Paris Photo – Aperture, PhotoBook Awards, 2022

 

The Land of Promises is “an ambitious, touching project, one with a lot of heart and a lot of complexity — one that comes with tenderness and care.”

The back cover of The Land of Promises succinctly narrates the story of six Belgian families who, in 1994, traveled together to China to adopt six girls. One of those girls is the author, Youqine Lefèvre. This delicate, softbound book opens with an insert printed on newsprint, a facsimile of her own adoption file, and full-bleed reproductions of snapshots from her family’s trip to the orphanage. The rest of the book draws on Lefèvre’s research into China’s one-child policy and features a crisply seen and beautiful portfolio of photographs she made during return visits to China. Lefèvre deftly brings together her own narration, interview with Chinese individuals about family, and facts about China’s birth-control policies. According to Leslie M. Wilson, this material “helps the viewer walk through this journey with Lefèvre.” The Land of Promises is “an ambitious, touching project, one with a lot of heart and a lot of complexity — one that comes through with tenderness and care.”

 

Amandine Gay, .tiff magazine #9, 2021

 

The Land of Promises is an invitation to explore transnational and transracial adoption in China and Belgium, both in the present day and in the past. One can imagine that during China’s one-child policy era Belgium represented “the promised land” for baby girls whose parents had to give them up.
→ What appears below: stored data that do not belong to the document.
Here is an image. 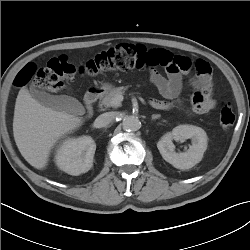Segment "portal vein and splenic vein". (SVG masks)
<instances>
[{
    "label": "portal vein and splenic vein",
    "mask_w": 250,
    "mask_h": 250,
    "mask_svg": "<svg viewBox=\"0 0 250 250\" xmlns=\"http://www.w3.org/2000/svg\"><path fill=\"white\" fill-rule=\"evenodd\" d=\"M122 101H123V96L122 95H117L114 98V102L117 103V104H120Z\"/></svg>",
    "instance_id": "18ae733b"
}]
</instances>
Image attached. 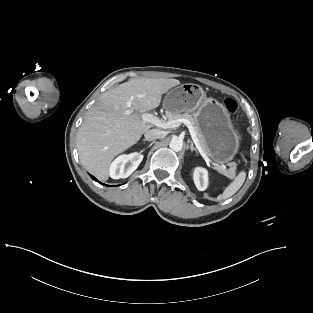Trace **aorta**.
Wrapping results in <instances>:
<instances>
[{
	"instance_id": "obj_1",
	"label": "aorta",
	"mask_w": 313,
	"mask_h": 313,
	"mask_svg": "<svg viewBox=\"0 0 313 313\" xmlns=\"http://www.w3.org/2000/svg\"><path fill=\"white\" fill-rule=\"evenodd\" d=\"M170 148L173 150V151H180L183 147V140L179 137H174L172 138V140L170 141V144H169Z\"/></svg>"
}]
</instances>
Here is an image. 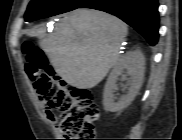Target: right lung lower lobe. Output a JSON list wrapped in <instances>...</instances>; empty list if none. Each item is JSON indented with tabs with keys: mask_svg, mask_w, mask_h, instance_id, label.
Returning <instances> with one entry per match:
<instances>
[{
	"mask_svg": "<svg viewBox=\"0 0 182 140\" xmlns=\"http://www.w3.org/2000/svg\"><path fill=\"white\" fill-rule=\"evenodd\" d=\"M79 8H91L113 14L142 34L151 46L159 37L157 0H87Z\"/></svg>",
	"mask_w": 182,
	"mask_h": 140,
	"instance_id": "right-lung-lower-lobe-1",
	"label": "right lung lower lobe"
}]
</instances>
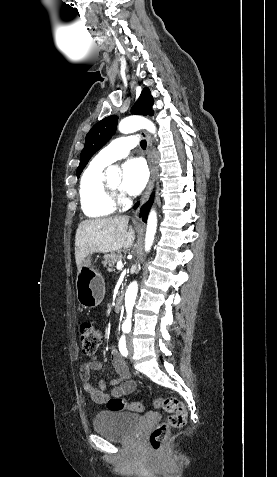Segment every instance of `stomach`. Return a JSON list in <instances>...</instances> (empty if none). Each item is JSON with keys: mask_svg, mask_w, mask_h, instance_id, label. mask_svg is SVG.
I'll return each mask as SVG.
<instances>
[{"mask_svg": "<svg viewBox=\"0 0 277 477\" xmlns=\"http://www.w3.org/2000/svg\"><path fill=\"white\" fill-rule=\"evenodd\" d=\"M76 295L79 304L84 308L96 307L104 298V280L94 269L90 256L85 258L78 270L76 277Z\"/></svg>", "mask_w": 277, "mask_h": 477, "instance_id": "stomach-1", "label": "stomach"}]
</instances>
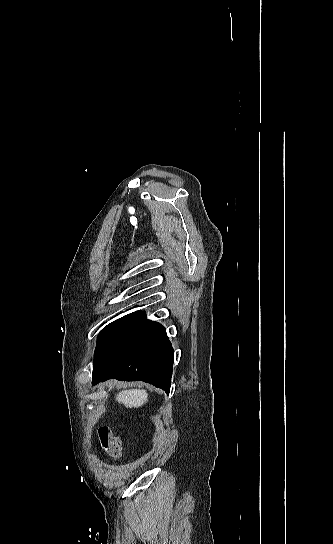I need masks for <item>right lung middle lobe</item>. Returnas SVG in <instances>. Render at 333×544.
I'll return each instance as SVG.
<instances>
[{
    "instance_id": "1",
    "label": "right lung middle lobe",
    "mask_w": 333,
    "mask_h": 544,
    "mask_svg": "<svg viewBox=\"0 0 333 544\" xmlns=\"http://www.w3.org/2000/svg\"><path fill=\"white\" fill-rule=\"evenodd\" d=\"M154 323L146 319L145 313L136 311L108 324L98 335L94 366L101 365L113 354L139 338Z\"/></svg>"
}]
</instances>
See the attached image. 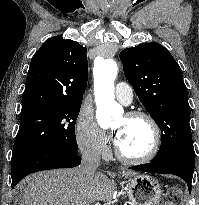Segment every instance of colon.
<instances>
[{
	"label": "colon",
	"instance_id": "1",
	"mask_svg": "<svg viewBox=\"0 0 199 205\" xmlns=\"http://www.w3.org/2000/svg\"><path fill=\"white\" fill-rule=\"evenodd\" d=\"M181 197V189L179 187H172L169 189L167 195L163 198L161 205H178Z\"/></svg>",
	"mask_w": 199,
	"mask_h": 205
}]
</instances>
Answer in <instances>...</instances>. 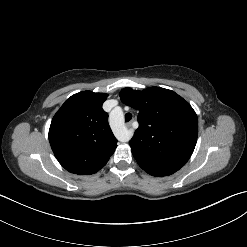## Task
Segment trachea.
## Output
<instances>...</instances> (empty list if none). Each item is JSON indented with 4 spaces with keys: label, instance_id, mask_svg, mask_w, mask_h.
<instances>
[{
    "label": "trachea",
    "instance_id": "3493384b",
    "mask_svg": "<svg viewBox=\"0 0 247 247\" xmlns=\"http://www.w3.org/2000/svg\"><path fill=\"white\" fill-rule=\"evenodd\" d=\"M132 119V114L131 113H126L125 114V121L128 122Z\"/></svg>",
    "mask_w": 247,
    "mask_h": 247
}]
</instances>
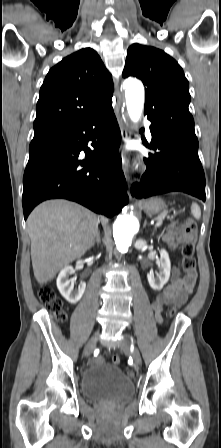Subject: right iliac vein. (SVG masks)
<instances>
[{"label": "right iliac vein", "instance_id": "obj_1", "mask_svg": "<svg viewBox=\"0 0 221 448\" xmlns=\"http://www.w3.org/2000/svg\"><path fill=\"white\" fill-rule=\"evenodd\" d=\"M98 334H99V333H96V334L90 339V341L88 342V344L86 345L85 350H84V353H85L86 356H89V355L93 352V350L95 349V347H96V343H97V340H98Z\"/></svg>", "mask_w": 221, "mask_h": 448}]
</instances>
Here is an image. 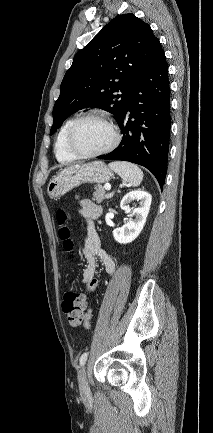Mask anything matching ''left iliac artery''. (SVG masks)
Returning a JSON list of instances; mask_svg holds the SVG:
<instances>
[{
	"instance_id": "44dca946",
	"label": "left iliac artery",
	"mask_w": 213,
	"mask_h": 433,
	"mask_svg": "<svg viewBox=\"0 0 213 433\" xmlns=\"http://www.w3.org/2000/svg\"><path fill=\"white\" fill-rule=\"evenodd\" d=\"M87 357H88V352H85L81 355L80 360H79L81 366H83L85 364Z\"/></svg>"
}]
</instances>
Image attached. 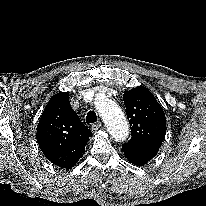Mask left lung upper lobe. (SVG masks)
Here are the masks:
<instances>
[{"label":"left lung upper lobe","mask_w":206,"mask_h":206,"mask_svg":"<svg viewBox=\"0 0 206 206\" xmlns=\"http://www.w3.org/2000/svg\"><path fill=\"white\" fill-rule=\"evenodd\" d=\"M132 132L122 149L157 154L166 133L165 113L153 94L138 86L123 94Z\"/></svg>","instance_id":"5c2ea615"}]
</instances>
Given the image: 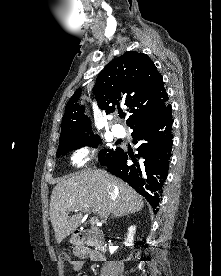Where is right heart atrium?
<instances>
[{"mask_svg":"<svg viewBox=\"0 0 221 276\" xmlns=\"http://www.w3.org/2000/svg\"><path fill=\"white\" fill-rule=\"evenodd\" d=\"M88 161V151L85 149H80L76 151L72 156V162L75 165L81 166Z\"/></svg>","mask_w":221,"mask_h":276,"instance_id":"right-heart-atrium-1","label":"right heart atrium"}]
</instances>
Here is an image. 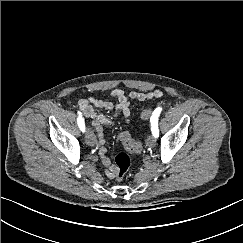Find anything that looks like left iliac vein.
I'll list each match as a JSON object with an SVG mask.
<instances>
[{
  "instance_id": "left-iliac-vein-1",
  "label": "left iliac vein",
  "mask_w": 243,
  "mask_h": 243,
  "mask_svg": "<svg viewBox=\"0 0 243 243\" xmlns=\"http://www.w3.org/2000/svg\"><path fill=\"white\" fill-rule=\"evenodd\" d=\"M146 143L150 147H154L156 145V138L153 135H149L147 137Z\"/></svg>"
}]
</instances>
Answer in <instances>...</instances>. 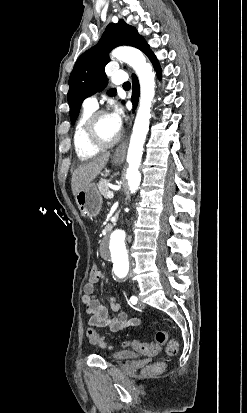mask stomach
Wrapping results in <instances>:
<instances>
[{
	"label": "stomach",
	"mask_w": 247,
	"mask_h": 413,
	"mask_svg": "<svg viewBox=\"0 0 247 413\" xmlns=\"http://www.w3.org/2000/svg\"><path fill=\"white\" fill-rule=\"evenodd\" d=\"M123 156H114L113 162H122ZM82 217H96L102 207V196L94 182L79 190L75 196Z\"/></svg>",
	"instance_id": "obj_1"
}]
</instances>
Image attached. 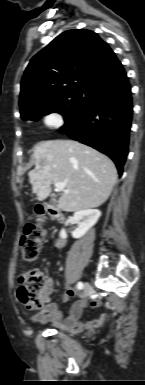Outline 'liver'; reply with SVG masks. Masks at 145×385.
I'll use <instances>...</instances> for the list:
<instances>
[{"instance_id":"6515ba94","label":"liver","mask_w":145,"mask_h":385,"mask_svg":"<svg viewBox=\"0 0 145 385\" xmlns=\"http://www.w3.org/2000/svg\"><path fill=\"white\" fill-rule=\"evenodd\" d=\"M35 168L30 183L38 200H45L55 182L65 189L58 207L65 212L96 208L110 196L117 180L114 163L97 150L73 140L42 141L33 150Z\"/></svg>"}]
</instances>
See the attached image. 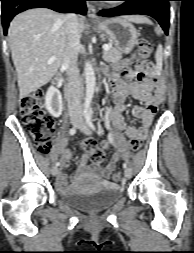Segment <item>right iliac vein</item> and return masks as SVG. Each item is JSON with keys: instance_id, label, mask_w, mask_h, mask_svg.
<instances>
[{"instance_id": "obj_1", "label": "right iliac vein", "mask_w": 194, "mask_h": 253, "mask_svg": "<svg viewBox=\"0 0 194 253\" xmlns=\"http://www.w3.org/2000/svg\"><path fill=\"white\" fill-rule=\"evenodd\" d=\"M72 124L74 126H77L79 124V121L77 119H75V120L72 121ZM58 172H59V169L57 167H53L52 170H51V174L53 176H56L58 174Z\"/></svg>"}]
</instances>
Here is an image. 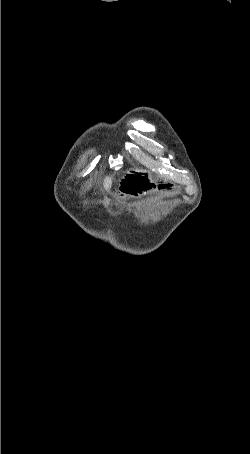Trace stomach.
I'll return each instance as SVG.
<instances>
[{"instance_id": "obj_1", "label": "stomach", "mask_w": 250, "mask_h": 454, "mask_svg": "<svg viewBox=\"0 0 250 454\" xmlns=\"http://www.w3.org/2000/svg\"><path fill=\"white\" fill-rule=\"evenodd\" d=\"M124 176H151V175L143 170L132 169V170L127 171ZM119 184H121V183H119ZM151 184H153V183H151Z\"/></svg>"}]
</instances>
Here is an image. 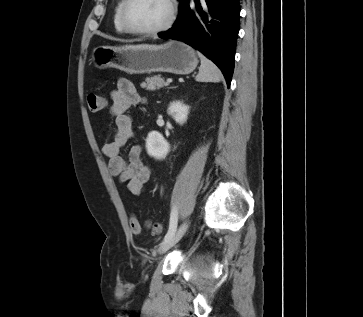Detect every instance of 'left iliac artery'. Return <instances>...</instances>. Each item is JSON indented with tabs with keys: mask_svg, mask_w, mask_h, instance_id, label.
Returning a JSON list of instances; mask_svg holds the SVG:
<instances>
[{
	"mask_svg": "<svg viewBox=\"0 0 363 317\" xmlns=\"http://www.w3.org/2000/svg\"><path fill=\"white\" fill-rule=\"evenodd\" d=\"M177 221H178L177 209L176 207H173L170 215L169 230L165 235L163 242L169 240L175 234L177 229Z\"/></svg>",
	"mask_w": 363,
	"mask_h": 317,
	"instance_id": "44dca946",
	"label": "left iliac artery"
}]
</instances>
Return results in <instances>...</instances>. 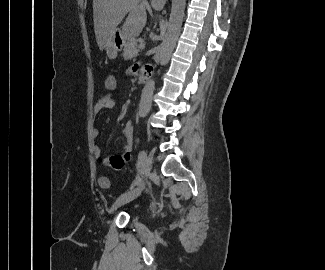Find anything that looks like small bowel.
<instances>
[{
  "label": "small bowel",
  "instance_id": "obj_1",
  "mask_svg": "<svg viewBox=\"0 0 325 270\" xmlns=\"http://www.w3.org/2000/svg\"><path fill=\"white\" fill-rule=\"evenodd\" d=\"M152 71L151 66L145 67V74H149ZM105 87V86H104ZM116 106V97L111 94H105L97 99L93 106V112L94 114H98L104 109H113ZM133 126L131 122H127L123 128V136L125 138V144H124V154L123 155H112L108 158H105L103 160V163L106 166H109L113 169H121L125 162L130 160L131 153L133 150ZM92 136L93 138H97L99 136V130L98 128L94 127L92 129ZM93 156L95 158H100L101 156V148L99 145H94L93 147Z\"/></svg>",
  "mask_w": 325,
  "mask_h": 270
}]
</instances>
And yet, as Youqine Lefèvre’s work unfolds, and she moves from her parents’ archives to her own images, the perspective shifts. When she visits her birth country, China becomes the land of promises—of finding her roots? Her birth family? Herself? ⁠

Such an ambitious promise is easy to break, which explains the palpable melancholy in Youqine Lefèvre’s pictures. Her work also conveys the ambiguity of her position: as an adult adoptee visiting her birth country, she his “an outsider within”, so close to her photographic subjects and yet so far away. From this perspective, art is the new land of promises for Lefèvre, who uses multiple supports (film, paper, etc.) in her photographic practice to create a world where she can live her truths. The work produced by the artist thus generates the artist. Youqine Lefèvre is not only reclaiming her own narrative, but challenging the status of archives that in her hands become both art and a political statement. ⁠

Ultimately, The Land of Promises is an invitation to decentre whiteness and the Global North in the visual narrative surrounding transnational and transracial adoption.

 

“Youqine Lefèvre is not only reclaiming her own narrative, but challenging the status of archives that in her hands become both art and a political statement.”